The keyboard has also been opened up to third-party extensions, allowing developers to add support for input languages that aren’t currently available, and a personal favourite, the support for Swype’s continuous gesture typing, as popular on Android.

A key theme for iOS was consolidation - Apple announced the Health application and HealthKit framework to bring all health-related data and services under one app roof. Similarly, the HomeKit framework consolidates home automation applications to work seamlessly on the device. Apple even toyed with Siri integration - imagine telling your iPhone ‘I’m going to bed’ and all the lights in your house switching off. Maybe hoverboards aren’t that far away now?

Critically, the real surprise was saved for last. Echoing the “Write the code, change the world” messages displayed on the Apple banners outside of the conference and the WWDC intro video - a solid focus was placed on developers and development.

iOS and Mac development required the use Objective-C as it’s programming language, which was originally created in the early 1980s and made it’s way to OS X and iOS via Apple’s acquisition of NeXT in the mid-1990s.

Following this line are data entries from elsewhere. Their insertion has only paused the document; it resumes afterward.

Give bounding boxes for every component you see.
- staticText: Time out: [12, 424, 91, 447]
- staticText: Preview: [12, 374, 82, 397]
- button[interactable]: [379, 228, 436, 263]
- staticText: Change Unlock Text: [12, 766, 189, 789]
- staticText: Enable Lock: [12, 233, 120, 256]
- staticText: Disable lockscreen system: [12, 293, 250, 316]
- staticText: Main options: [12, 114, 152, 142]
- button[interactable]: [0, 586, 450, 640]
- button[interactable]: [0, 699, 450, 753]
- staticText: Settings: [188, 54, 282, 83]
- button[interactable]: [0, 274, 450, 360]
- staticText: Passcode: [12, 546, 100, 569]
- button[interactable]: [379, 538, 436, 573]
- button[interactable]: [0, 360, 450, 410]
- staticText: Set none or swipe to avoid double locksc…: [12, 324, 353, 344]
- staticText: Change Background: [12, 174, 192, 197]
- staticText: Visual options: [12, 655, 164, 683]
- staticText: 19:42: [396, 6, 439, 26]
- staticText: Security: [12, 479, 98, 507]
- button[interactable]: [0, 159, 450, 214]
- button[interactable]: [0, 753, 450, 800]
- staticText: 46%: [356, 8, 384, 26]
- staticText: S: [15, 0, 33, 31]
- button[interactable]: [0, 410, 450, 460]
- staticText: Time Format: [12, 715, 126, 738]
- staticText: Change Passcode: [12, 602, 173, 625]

Whilst both a stable and robust language, it’s many revisions fought to keep up to date with the more modern Java used in Android and even more so with the ever-popular scripting languages.

Apple managed to both surprise its loyal developer community and silence the media scrum by announcing a modern replacement for Objective-C, named Swift heralded as an ‘Objective-C without the baggage of C’.

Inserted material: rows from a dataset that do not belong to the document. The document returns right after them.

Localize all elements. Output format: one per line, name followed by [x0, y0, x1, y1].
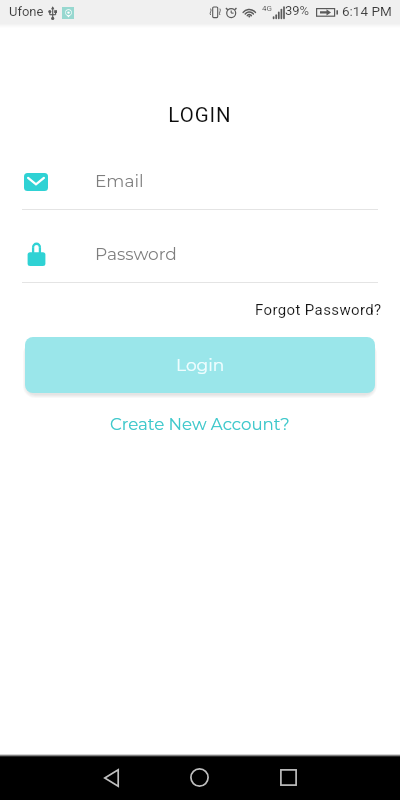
staticText: 6:14 PM — [342, 3, 392, 19]
button[interactable]: Create New Account? — [110, 414, 290, 434]
staticText: Forgot Password? — [255, 301, 382, 319]
staticText: 39% — [285, 3, 310, 18]
button[interactable]: Home — [177, 757, 222, 797]
staticText: 4G — [262, 4, 272, 13]
staticText: Password — [95, 244, 177, 265]
button[interactable]: Recents — [266, 757, 311, 797]
staticText: Ufone — [9, 4, 44, 19]
button[interactable]: Back — [89, 758, 134, 798]
staticText: Email — [95, 171, 144, 192]
button[interactable]: Login — [25, 337, 375, 393]
staticText: Login — [176, 355, 225, 376]
staticText: LOGIN — [0, 103, 400, 127]
staticText: Create New Account? — [110, 414, 290, 434]
button[interactable]: Forgot Password? — [255, 301, 382, 319]
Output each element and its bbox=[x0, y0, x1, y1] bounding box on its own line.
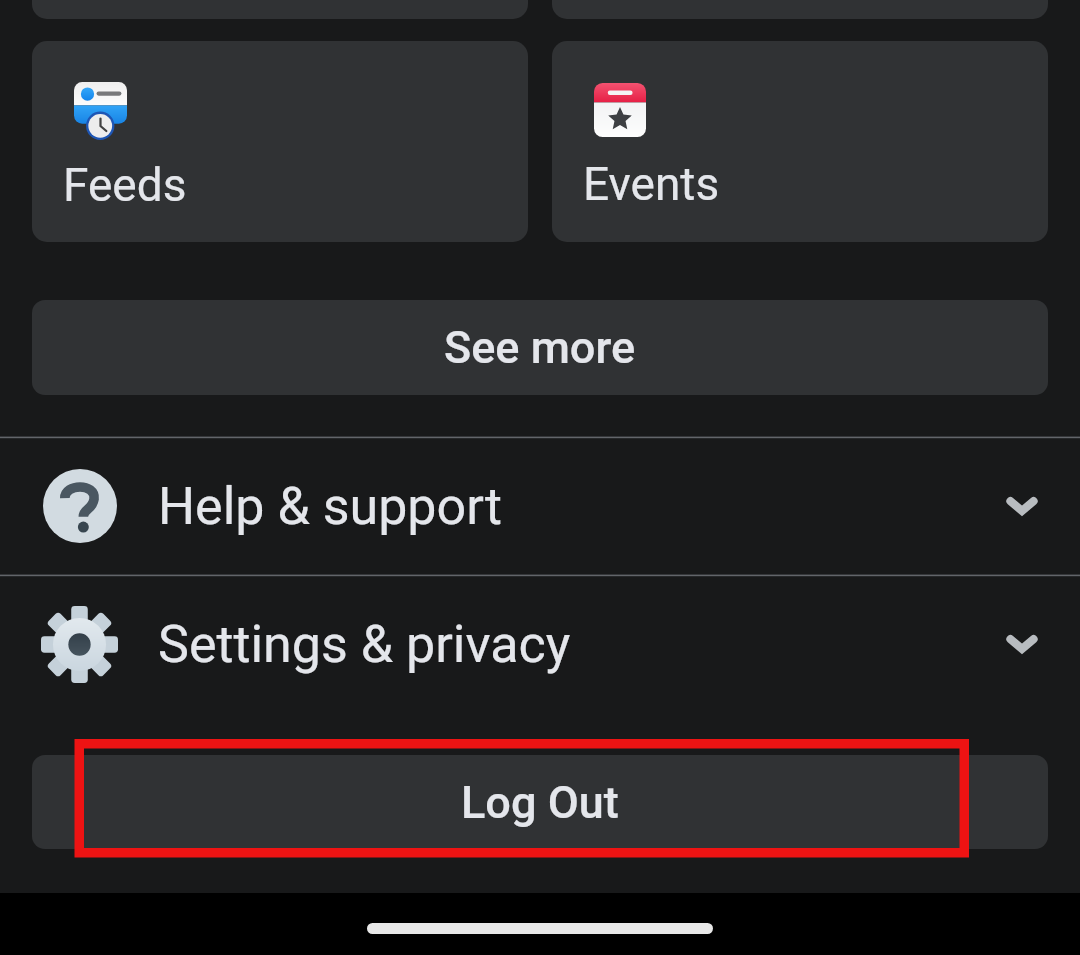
button[interactable]: See more bbox=[32, 300, 1048, 395]
staticText: Settings & privacy bbox=[158, 614, 571, 675]
button[interactable]: Feeds bbox=[32, 41, 528, 242]
other: Expand bbox=[998, 620, 1046, 668]
other: Expand bbox=[998, 482, 1046, 530]
button[interactable]: Settings & privacy bbox=[0, 576, 1080, 712]
staticText: See more bbox=[444, 321, 636, 374]
staticText: Feeds bbox=[63, 158, 187, 212]
button[interactable]: Help & support bbox=[0, 438, 1080, 574]
staticText: Events bbox=[583, 157, 720, 211]
button[interactable]: Events bbox=[552, 41, 1048, 242]
staticText: Help & support bbox=[158, 476, 503, 537]
button[interactable]: Log Out bbox=[32, 755, 1048, 849]
staticText: Log Out bbox=[461, 776, 619, 829]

Apple certainly did not opt for the easier route of inheriting an existing language, but instead wrote their own language from the ground up.

This is a bold but carefully considered move, which has clearly been years in the making by the Cupertino-based giant. Apple are looking to allow the developer community to create beautiful and expressive code that performs significantly faster than its predecessor, but in a manner that is defensive of common programming errors.

I feel Apple has opened up it’s ecosystem to a new wave of developers with a language that is more familiar to Ruby, Scala and JavaScript. It hopes to break down the barriers of entry that existed because of it’s less-than-modern programming language.

That said, Apple eagerly boasted that it had 9 million registered developers. By this time next year, how many more will have come on-board the Apple development ship?

Apple have put forward solid updates for both desktop and mobile operating systems, whilst offering an innovative alternative to both existing and new developers.

Importantly, they have paved the way for the widely anticipated set of hardware launches this autumn. Whoever dared say Apple can’t innovate?